Member of the Pennsylvania House of Representatives from the 160th district
- In office January 7, 1969 – November 30, 1974
- Preceded by: District Created
- Succeeded by: Ralph Garzia

Member of the Pennsylvania House of Representatives from the Delaware County district
- In office January 5, 1965 – November 30, 1968

Personal details
- Born: May 21, 1929 Wilkes-Barre, Pennsylvania, U.S.
- Died: June 22, 2020 (aged 91) Chester Township, Pennsylvania, U.S.
- Party: Republican

= Stanley Kester =

American politician

Stanley R. Kester (May 21, 1929 – June 22, 2020) was an American politician who served as a Republican member of the Pennsylvania House of Representatives Delaware County district from 1965 to 1968. Kester also served as a member of Pennsylvania House of Representatives, 160th district from 1969 to 1974.

==Early life and education==
Kester was born in Wilkes-Barre, Pennsylvania and graduated from Upper Chester High School.

Kester served in the U.S. Army from 1947 to 1948 and 1950–1951.

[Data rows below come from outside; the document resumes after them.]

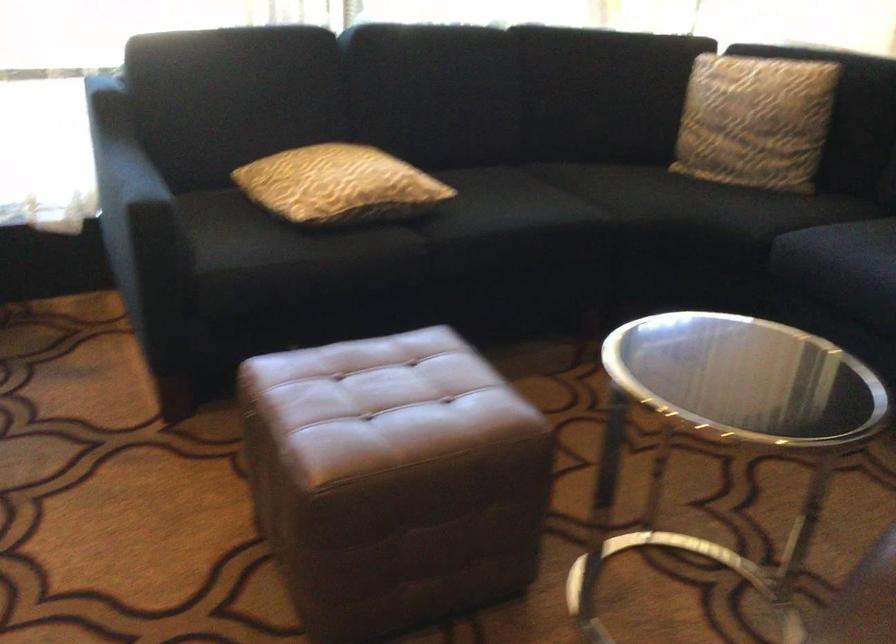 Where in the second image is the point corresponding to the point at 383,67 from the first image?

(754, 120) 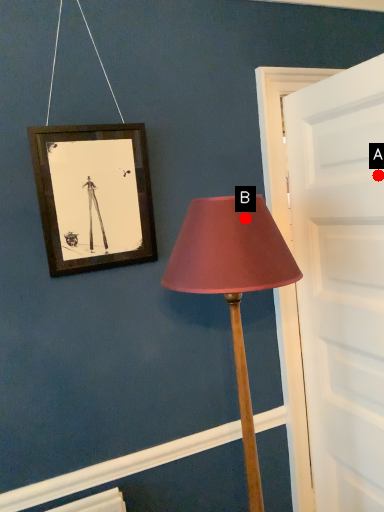 Question: Two points are circled on the image, labeled by A and B beside each circle. Which of the following is the farthest from the observer?

Choices:
 (A) A is further
 (B) B is further

Answer: (A) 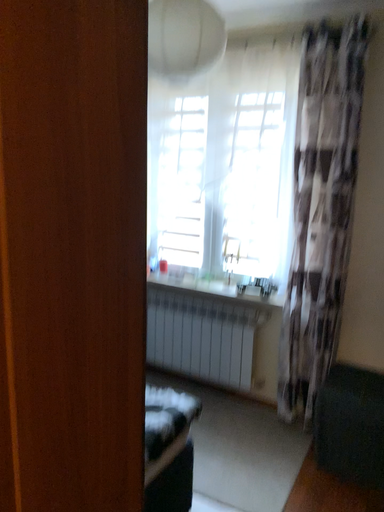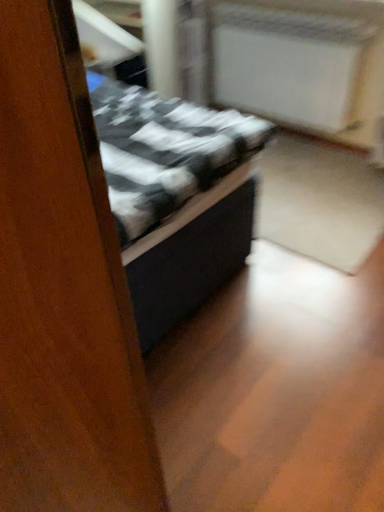 Question: Which way did the camera rotate in the video?

Choices:
 (A) rotated right
 (B) rotated left

Answer: (B) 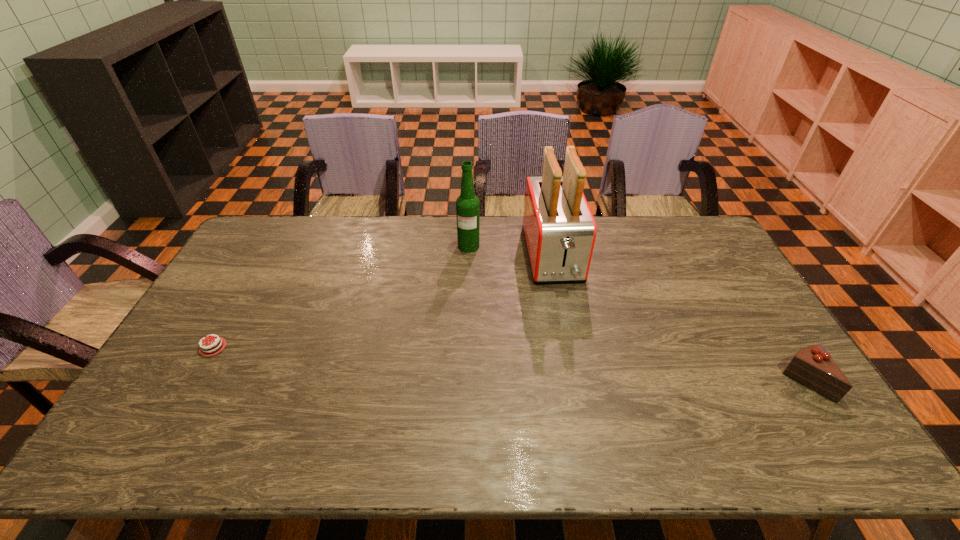 I want to click on free space located 0.180m on the label of the beer bottle, so click(464, 288).

You are a GUI agent. You are given a task and a screenshot of the screen. Output one action in this format:
    pyautogui.click(x=<x>, y=<y>)
    Task: Click on the vacant space located 0.310m on the front-facing side of the third object from left to right
    Image resolution: width=960 pixels, height=540 pixels.
    Given the screenshot: What is the action you would take?
    pyautogui.click(x=582, y=370)

Find the location of `vacant point located 0.160m on the front-facing side of the third object from left to right`. vacant point located 0.160m on the front-facing side of the third object from left to right is located at coordinates (570, 329).

Where is `free location located on the front-facing side of the third object from left to right`? The image size is (960, 540). free location located on the front-facing side of the third object from left to right is located at coordinates (575, 347).

I want to click on beer bottle present at the far edge, so click(x=467, y=204).

Image resolution: width=960 pixels, height=540 pixels. I want to click on toaster positioned at the far edge, so [559, 229].

In order to click on object present at the near edge in this screenshot , I will do `click(812, 366)`.

At what (x,y) coordinates should I click in order to perform the action: click on object positioned at the left edge. Please return your answer as a coordinate pair (x, y). Looking at the image, I should click on (215, 345).

This screenshot has width=960, height=540. Find the location of `object positioned at the right edge`. object positioned at the right edge is located at coordinates (812, 366).

You are a GUI agent. You are given a task and a screenshot of the screen. Output one action in this format:
    pyautogui.click(x=<x>, y=<y>)
    Task: Click on the object positioned at the near right corner
    Image resolution: width=960 pixels, height=540 pixels.
    Given the screenshot: What is the action you would take?
    pyautogui.click(x=812, y=366) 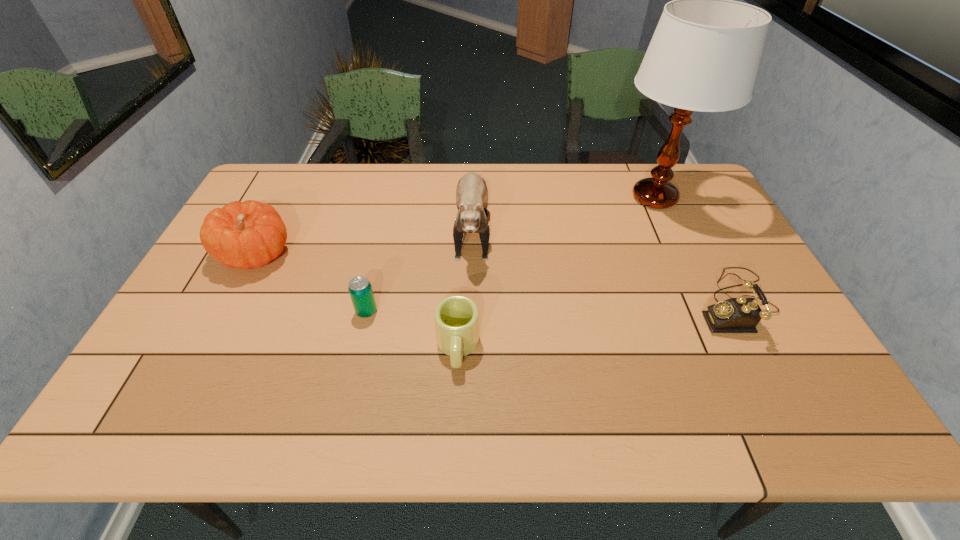 Locate an element on the screen. This screenshot has width=960, height=540. free space located 0.220m on the dial of the telephone is located at coordinates point(612,302).

Where is `free region located on the dial of the telephone`? The height and width of the screenshot is (540, 960). free region located on the dial of the telephone is located at coordinates (635, 302).

Locate an element on the screen. This screenshot has width=960, height=540. blank space located on the dial of the telephone is located at coordinates (x=608, y=302).

The width and height of the screenshot is (960, 540). I want to click on vacant space situated on the right of the second object from left to right, so 432,312.

Where is `free space located with the handle on the side of the mug`? Image resolution: width=960 pixels, height=540 pixels. free space located with the handle on the side of the mug is located at coordinates (455, 415).

At what (x,y) coordinates should I click in order to perform the action: click on table lamp located in the far edge section of the desktop. Please return your answer as a coordinate pair (x, y). Looking at the image, I should click on (704, 55).

In order to click on ferret located at the far edge in this screenshot , I will do `click(471, 194)`.

In order to click on object that is at the left edge in this screenshot , I will do `click(247, 235)`.

The height and width of the screenshot is (540, 960). In order to click on table lamp positioned at the right edge in this screenshot , I will do `click(704, 55)`.

Locate an element on the screen. telephone situated at the right edge is located at coordinates (735, 315). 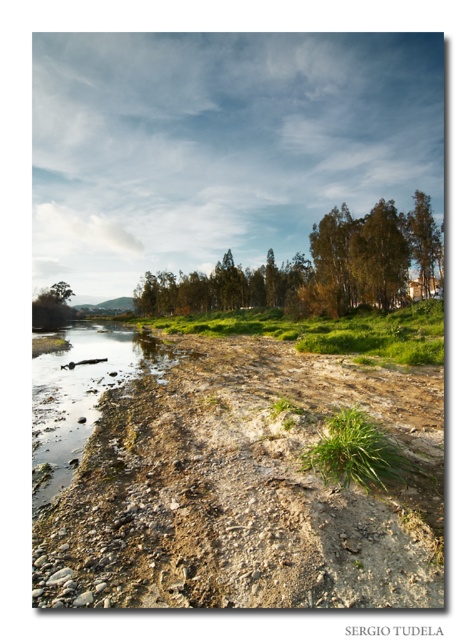 You are a hiker planning to cross the river using the dry, rocky path. You need to know if the green leafy grass at center is narrower than the green leafy tree at upper left. Can you confirm this?

The green leafy grass at center is narrower than the green leafy tree at upper left, so yes, the grass is narrower than the tree.

You are a hiker who wants to take a photo of the brown rough dirt field at lower left and the green leafy tree at upper center. Which object should you focus on first if you want to capture both in a single frame without moving the camera?

You should focus on the green leafy tree at upper center first because it occupies more space in the image than the brown rough dirt field at lower left, so it will be easier to frame both objects by centering the larger one first.

Based on the photo, you are standing at the starting point of the dry rocky path in the foreground. You see a point marked at coordinates (330, 330). What is the terrain like at that point?

The point at coordinates (330, 330) corresponds to a green grassy patch at center, which is likely softer and less rocky than the dry, rocky path you are currently on. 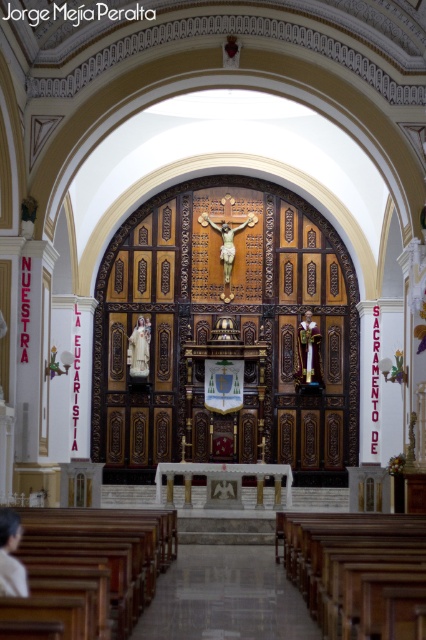 Is smooth skin person at lower left above matte white statue at center?

No, smooth skin person at lower left is not above matte white statue at center.

Does smooth skin person at lower left have a smaller size compared to matte white statue at center?

Actually, smooth skin person at lower left might be larger than matte white statue at center.

Between point (6, 561) and point (141, 323), which one is positioned behind?

The point (141, 323) is behind.

The height and width of the screenshot is (640, 426). I want to click on smooth skin person at lower left, so click(11, 556).

Based on the photo, is matte gold statue at center bigger than wooden crucifix at center?

Indeed, matte gold statue at center has a larger size compared to wooden crucifix at center.

Is matte gold statue at center in front of wooden crucifix at center?

Yes.

Who is more forward, (319, 364) or (227, 225)?

Point (319, 364) is more forward.

The height and width of the screenshot is (640, 426). What are the coordinates of `matte gold statue at center` in the screenshot? It's located at (308, 352).

Can you confirm if matte white statue at center is smaller than wooden crucifix at center?

No.

Who is more distant from viewer, (137, 372) or (227, 266)?

The point (227, 266) is behind.

Identify the location of matte white statue at center. The width and height of the screenshot is (426, 640). (140, 348). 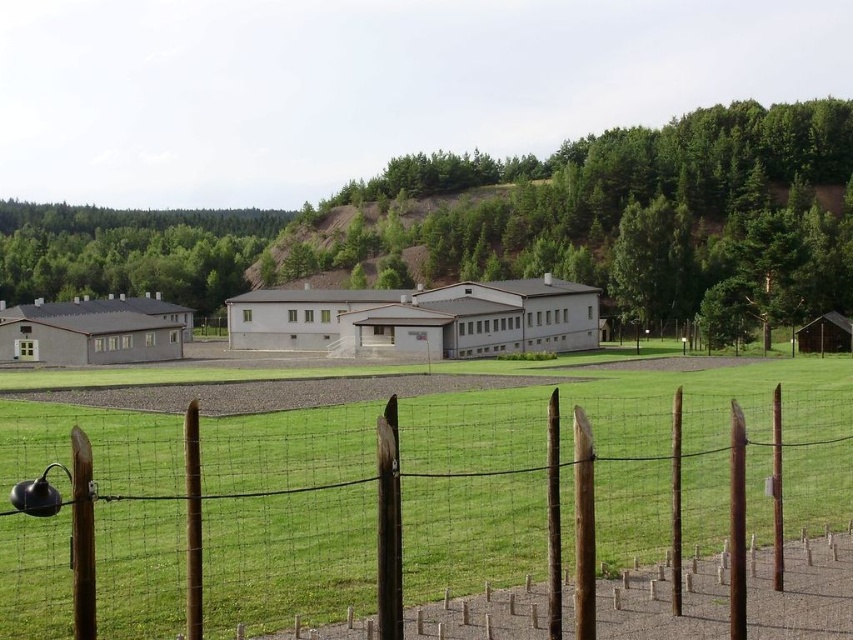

Kester was a member of the Chester County Republican Committee Executive Board and also served as a justice of the peace and tax assessor for Delaware County from 1963 to 1964.

==Career==
Kester was elected to the Pennsylvania House of Representatives in 1965 and served four consecutive terms. He served on the Legislative Budget and Finance Committee from 1969 to 1974. He lost reelection in 1974 to Ralph Garzia.

In 1997, Kester was elected to the Chester Township city council and served as chair.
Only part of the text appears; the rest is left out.